Cartesian Method

The proposed difficulty is to be directly traversed, abstracting from the fact that some of its terms are known, others unknown, and the mutual dependence of each upon others is to be observed through true discourses.

The preceding four rules have taught how determined difficulties and those perfectly understood by each subject are to be abstracted from, and reduced to such a state that nothing else is sought afterwards, except certain magnitudes known from the fact that through this or that relation, they are referred to certain data.

But now in the following five rules, we will explain how these same difficulties are to be so subdued that however many unknown magnitudes will be in one proposition, all of them are subordinate to each other, and how the first will be to unity, so the second to the first, the third to the second, the fourth to the third, and so forth, if so many, they make a sum equal to some known magnitude; and that method so certain, that in this way, we may safely assert, that those difficulties were unable to be reduced by any skill to simpler terms.
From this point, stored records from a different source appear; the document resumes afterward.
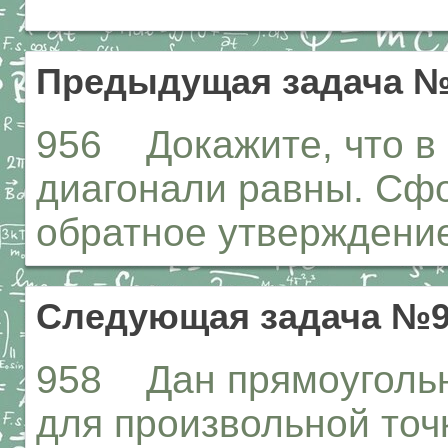
Предыдущая задача №
956 Докажите, что в
диагонали равны. Сф
обратное утверждени
Следующая задача №9
958 Дан прямоугольн
для произвольной точ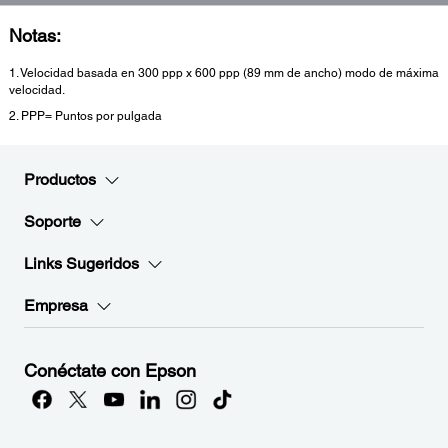
Notas:
1. Velocidad basada en 300 ppp x 600 ppp (89 mm de ancho) modo de máxima
velocidad.
2. PPP= Puntos por pulgada
Productos
Soporte
Links Sugeridos
Empresa
Conéctate con Epson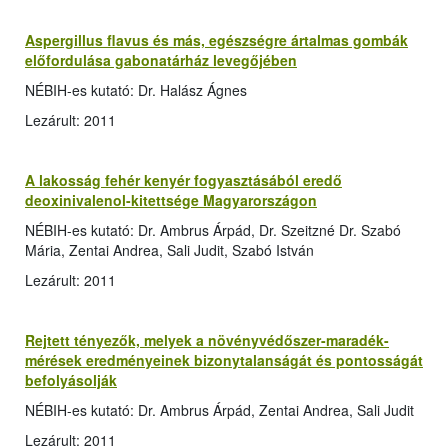
Aspergillus flavus és más, egészségre ártalmas gombák
előfordulása gabonatárház levegőjében
NÉBIH-es kutató: Dr. Halász Ágnes
Lezárult: 2011
A lakosság fehér kenyér fogyasztásából eredő
deoxinivalenol-kitettsége Magyarországon
NÉBIH-es kutató: Dr. Ambrus Árpád, Dr. Szeitzné Dr. Szabó
Mária, Zentai Andrea, Sali Judit, Szabó István
Lezárult: 2011
Rejtett tényezők, melyek a növényvédőszer-maradék-
mérések eredményeinek bizonytalanságát és pontosságát
befolyásolják
NÉBIH-es kutató: Dr. Ambrus Árpád, Zentai Andrea, Sali Judit
Lezárult: 2011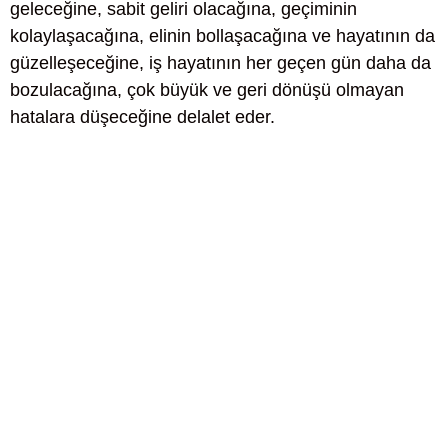
geleceğine, sabit geliri olacağına, geçiminin
kolaylaşacağına, elinin bollaşacağına ve hayatının da
güzelleşeceğine, iş hayatının her geçen gün daha da
bozulacağına, çok büyük ve geri dönüşü olmayan
hatalara düşeceğine delalet eder.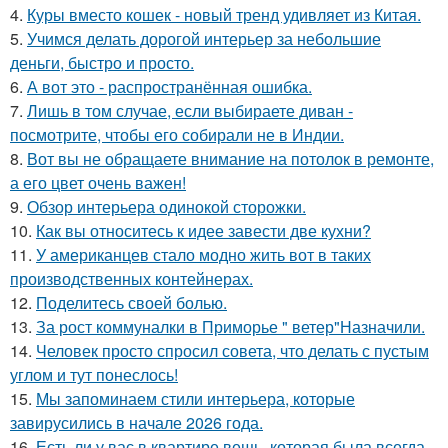
4.
Куры вместо кошек - новый тренд удивляет из Китая.
5.
Учимся делать дорогой интерьер за небольшие
деньги, быстро и просто.
6.
А вот это - распространённая ошибка.
7.
Лишь в том случае, если выбираете диван -
посмотрите, чтобы его собирали не в Индии.
8.
Вот вы не обращаете внимание на потолок в ремонте,
а его цвет очень важен!
9.
Обзор интерьера одинокой сторожки.
10.
Как вы относитесь к идее завести две кухни?
11.
У американцев стало модно жить вот в таких
производственных контейнерах.
12.
Поделитесь своей болью.
13.
За рост коммуналки в Приморье " ветер"Назначили.
14.
Человек просто спросил совета, что делать с пустым
углом и тут понеслось!
15.
Мы запоминаем стили интерьера, которые
завирусились в начале 2026 года.
16.
Есть ли у вас в квартире вещь, которая была всегда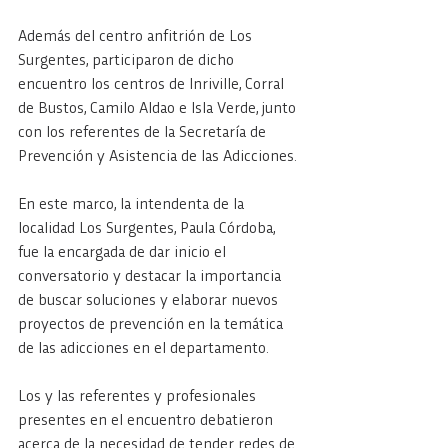
Además del centro anfitrión de Los 
Surgentes, participaron de dicho 
encuentro los centros de Inriville, Corral 
de Bustos, Camilo Aldao e Isla Verde, junto 
con los referentes de la Secretaría de 
Prevención y Asistencia de las Adicciones.
En este marco, la intendenta de la 
localidad Los Surgentes, Paula Córdoba, 
fue la encargada de dar inicio el 
conversatorio y destacar la importancia 
de buscar soluciones y elaborar nuevos 
proyectos de prevención en la temática 
de las adicciones en el departamento. 
Los y las referentes y profesionales 
presentes en el encuentro debatieron 
acerca de la necesidad de tender redes de 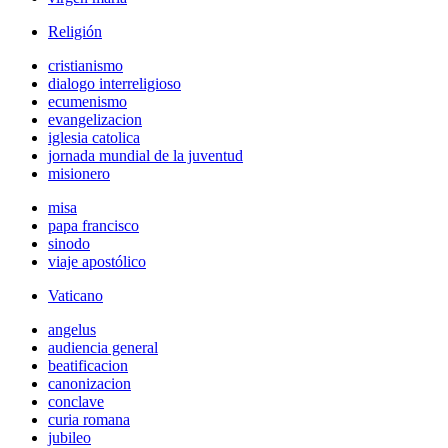
Religión
cristianismo
dialogo interreligioso
ecumenismo
evangelizacion
iglesia catolica
jornada mundial de la juventud
misionero
misa
papa francisco
sinodo
viaje apostólico
Vaticano
angelus
audiencia general
beatificacion
canonizacion
conclave
curia romana
jubileo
As for the present, it must be noted in every question resolved through deduction that there is a plain and direct path by which we may most easily pass from one term to another, and all others are more difficult and indirect. For understanding this, it must be remembered what was said in the eleventh rule, where we explained what the chain of propositions is, each if compared with neighboring ones, we easily perceive how even the first and last look at each other, although we deduce the intermediates with difficulty from the extremes. Therefore, if we observe the dependence of each on each, in unbroken order, so that we infer how the last depends on the first, we will directly traverse the difficulty. But on the contrary, if from the fact that we know that the first and last are connected in a certain way, we want to deduce what are the means that connect them, we would follow an entirely indirect and disorderly order. However, because we are only concerned here with involved questions, in which some intermediates must be known from known extremes, the whole art of this place consists in this, that by supposing unknowns for knowns, we can propose an easy and direct way of seeking, even in however intricate difficulties; and nothing prevents it from always happening, since we have supposed from the beginning of this part, that we recognize those which are unknown in the question, as having such dependence on the known, that they are determined by them, so that if we reflect on those things themselves which first occur, while we recognize that determination, and even count the same unknown among the known, as we gradually deduce all the rest, as if they were unknown, by true discourses, we will execute everything that this rule prescribes: of which things, examples, and also many of those things which we will speak of next, we reserve to the twenty-fourth rule, since they will be more conveniently explained there.